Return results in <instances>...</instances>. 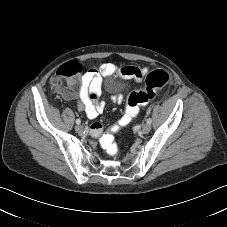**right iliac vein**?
☆ ☆ ☆ ☆
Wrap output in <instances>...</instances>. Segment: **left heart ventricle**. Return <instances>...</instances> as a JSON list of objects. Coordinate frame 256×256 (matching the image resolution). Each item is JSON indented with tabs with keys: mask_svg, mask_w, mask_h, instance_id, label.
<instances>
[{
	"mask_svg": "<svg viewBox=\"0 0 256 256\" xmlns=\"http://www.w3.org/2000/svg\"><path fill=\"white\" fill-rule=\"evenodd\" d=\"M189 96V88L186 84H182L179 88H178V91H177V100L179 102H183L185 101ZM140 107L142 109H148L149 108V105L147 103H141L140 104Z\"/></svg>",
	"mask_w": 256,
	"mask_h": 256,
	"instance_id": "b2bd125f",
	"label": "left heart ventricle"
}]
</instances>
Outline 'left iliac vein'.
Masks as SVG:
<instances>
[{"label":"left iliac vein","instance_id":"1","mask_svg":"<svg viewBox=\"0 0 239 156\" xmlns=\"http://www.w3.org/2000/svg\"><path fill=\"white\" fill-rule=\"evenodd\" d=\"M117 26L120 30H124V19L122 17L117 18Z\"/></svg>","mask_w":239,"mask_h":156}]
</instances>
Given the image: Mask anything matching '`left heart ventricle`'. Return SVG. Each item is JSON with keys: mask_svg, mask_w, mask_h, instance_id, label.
☆ ☆ ☆ ☆
- _WHAT IS NEEDED_:
From the material above, set down exactly the lines starting at the one with "Wrap output in" and ending at the one with "Given the image: Mask", end lines included.

- _YOUR SOLUTION_:
Wrap output in <instances>...</instances>. Segment: **left heart ventricle**. Return <instances>...</instances> as a JSON list of objects. Coordinate frame 256×256 (matching the image resolution). Each item is JSON indented with tabs with keys: mask_svg, mask_w, mask_h, instance_id, label.
<instances>
[{
	"mask_svg": "<svg viewBox=\"0 0 256 256\" xmlns=\"http://www.w3.org/2000/svg\"><path fill=\"white\" fill-rule=\"evenodd\" d=\"M189 96V88L186 84H182L179 88H178V91H177V100L179 102H183L185 101ZM140 107L142 109H148L149 108V105L147 103H141L140 104Z\"/></svg>",
	"mask_w": 256,
	"mask_h": 256,
	"instance_id": "b2bd125f",
	"label": "left heart ventricle"
}]
</instances>
Outline 'left iliac vein'.
Masks as SVG:
<instances>
[{"label":"left iliac vein","instance_id":"1","mask_svg":"<svg viewBox=\"0 0 239 156\" xmlns=\"http://www.w3.org/2000/svg\"><path fill=\"white\" fill-rule=\"evenodd\" d=\"M117 26L120 30H124V19L122 17L117 18Z\"/></svg>","mask_w":239,"mask_h":156}]
</instances>
Given the image: Mask anything matching '`left heart ventricle`'. Return SVG. Each item is JSON with keys: mask_svg, mask_w, mask_h, instance_id, label.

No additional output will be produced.